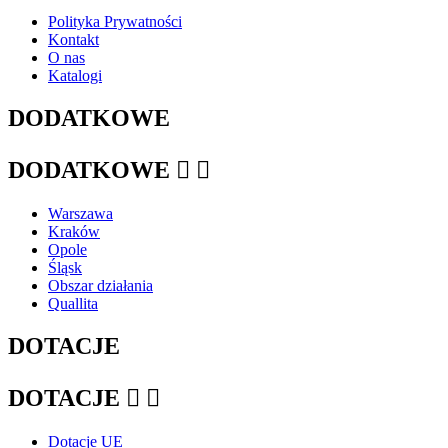
Polityka Prywatności
Kontakt
O nas
Katalogi
DODATKOWE
DODATKOWE


Warszawa
Kraków
Opole
Śląsk
Obszar działania
Quallita
DOTACJE
DOTACJE


Dotacje UE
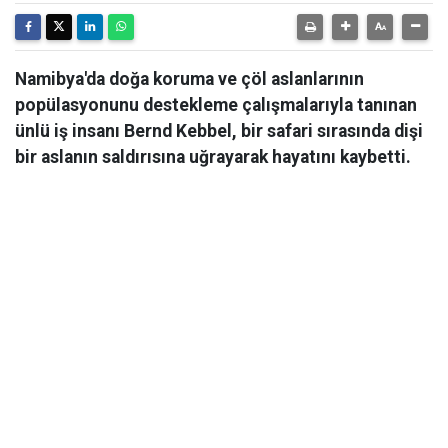
Namibya'da doğa koruma ve çöl aslanlarının
popülasyonunu destekleme çalışmalarıyla tanınan
ünlü iş insanı Bernd Kebbel, bir safari sırasında dişi
bir aslanın saldırısına uğrayarak hayatını kaybetti.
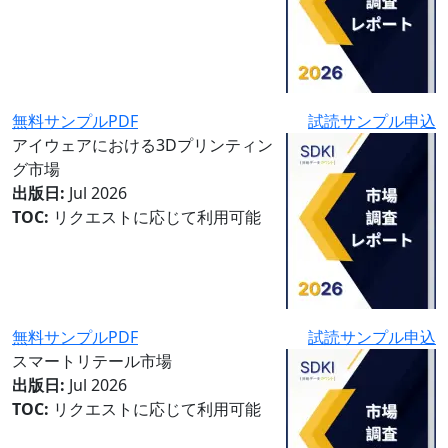
無料サンプルPDF
試読サンプル申込
アイウェアにおける3Dプリンティン
グ市場
出版日:
Jul 2026
TOC:
リクエストに応じて利用可能
無料サンプルPDF
試読サンプル申込
スマートリテール市場
出版日:
Jul 2026
TOC:
リクエストに応じて利用可能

AIM OF THE EXERCISE >> With the pictures omitted, print precisely the lines from the one with "popülasyonunu destekleme çalışmalarıyla" to the final line of the records, both included.

YOUR RESPONSE >>
popülasyonunu destekleme çalışmalarıyla tanınan
ünlü iş insanı Bernd Kebbel, bir safari sırasında dişi
bir aslanın saldırısına uğrayarak hayatını kaybetti.
無料サンプルPDF
試読サンプル申込
アイウェアにおける3Dプリンティン
グ市場
出版日:
Jul 2026
TOC:
リクエストに応じて利用可能
無料サンプルPDF
試読サンプル申込
スマートリテール市場
出版日:
Jul 2026
TOC:
リクエストに応じて利用可能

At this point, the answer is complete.